**The problem**
Output the data below exactly. Leave nothing out.

***

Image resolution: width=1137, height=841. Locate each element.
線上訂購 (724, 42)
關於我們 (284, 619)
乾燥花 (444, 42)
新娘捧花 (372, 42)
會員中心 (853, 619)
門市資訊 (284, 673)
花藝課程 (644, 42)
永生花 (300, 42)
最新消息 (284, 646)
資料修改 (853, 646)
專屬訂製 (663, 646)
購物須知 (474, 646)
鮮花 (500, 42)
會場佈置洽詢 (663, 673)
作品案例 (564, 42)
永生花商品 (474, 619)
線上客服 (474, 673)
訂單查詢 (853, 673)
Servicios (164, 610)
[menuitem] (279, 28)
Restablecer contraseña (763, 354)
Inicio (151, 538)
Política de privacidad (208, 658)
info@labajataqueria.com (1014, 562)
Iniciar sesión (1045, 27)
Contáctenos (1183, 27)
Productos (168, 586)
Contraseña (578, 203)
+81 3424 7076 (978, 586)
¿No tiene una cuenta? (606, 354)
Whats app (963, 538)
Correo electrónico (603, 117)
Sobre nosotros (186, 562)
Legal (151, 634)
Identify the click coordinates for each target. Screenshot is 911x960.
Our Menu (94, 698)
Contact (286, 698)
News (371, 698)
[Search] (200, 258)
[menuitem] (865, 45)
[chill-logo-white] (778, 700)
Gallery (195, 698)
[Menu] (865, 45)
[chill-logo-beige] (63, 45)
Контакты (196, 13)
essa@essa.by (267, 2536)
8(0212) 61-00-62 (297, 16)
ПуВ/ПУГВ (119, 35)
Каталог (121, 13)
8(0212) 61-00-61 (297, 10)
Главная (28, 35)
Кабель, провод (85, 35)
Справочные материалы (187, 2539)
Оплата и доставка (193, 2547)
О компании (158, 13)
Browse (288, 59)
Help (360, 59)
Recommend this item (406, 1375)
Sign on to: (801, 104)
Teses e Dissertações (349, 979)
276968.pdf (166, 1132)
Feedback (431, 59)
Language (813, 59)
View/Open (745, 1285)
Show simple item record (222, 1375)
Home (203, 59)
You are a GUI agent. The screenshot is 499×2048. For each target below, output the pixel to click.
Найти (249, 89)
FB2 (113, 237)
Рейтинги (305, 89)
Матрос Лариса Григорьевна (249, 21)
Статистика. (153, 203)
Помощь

***

**Your response**
Image resolution: width=1137, height=841. Locate each element.
線上訂購 (724, 42)
關於我們 (284, 619)
乾燥花 (444, 42)
新娘捧花 (372, 42)
會員中心 (853, 619)
門市資訊 (284, 673)
花藝課程 (644, 42)
永生花 (300, 42)
最新消息 (284, 646)
資料修改 (853, 646)
專屬訂製 (663, 646)
購物須知 (474, 646)
鮮花 (500, 42)
會場佈置洽詢 (663, 673)
作品案例 (564, 42)
永生花商品 (474, 619)
線上客服 (474, 673)
訂單查詢 (853, 673)
Servicios (164, 610)
[menuitem] (279, 28)
Restablecer contraseña (763, 354)
Inicio (151, 538)
Política de privacidad (208, 658)
info@labajataqueria.com (1014, 562)
Iniciar sesión (1045, 27)
Contáctenos (1183, 27)
Productos (168, 586)
Contraseña (578, 203)
+81 3424 7076 (978, 586)
¿No tiene una cuenta? (606, 354)
Whats app (963, 538)
Correo electrónico (603, 117)
Sobre nosotros (186, 562)
Legal (151, 634)
Identify the click coordinates for each target. Screenshot is 911x960.
Our Menu (94, 698)
Contact (286, 698)
News (371, 698)
[Search] (200, 258)
[menuitem] (865, 45)
[chill-logo-white] (778, 700)
Gallery (195, 698)
[Menu] (865, 45)
[chill-logo-beige] (63, 45)
Контакты (196, 13)
essa@essa.by (267, 2536)
8(0212) 61-00-62 (297, 16)
ПуВ/ПУГВ (119, 35)
Каталог (121, 13)
8(0212) 61-00-61 (297, 10)
Главная (28, 35)
Кабель, провод (85, 35)
Справочные материалы (187, 2539)
Оплата и доставка (193, 2547)
О компании (158, 13)
Browse (288, 59)
Help (360, 59)
Recommend this item (406, 1375)
Sign on to: (801, 104)
Teses e Dissertações (349, 979)
276968.pdf (166, 1132)
Feedback (431, 59)
Language (813, 59)
View/Open (745, 1285)
Show simple item record (222, 1375)
Home (203, 59)
You are a GUI agent. The screenshot is 499×2048. For each target below, output the pixel to click.
Найти (249, 89)
FB2 (113, 237)
Рейтинги (305, 89)
Матрос Лариса Григорьевна (249, 21)
Статистика. (153, 203)
Помощь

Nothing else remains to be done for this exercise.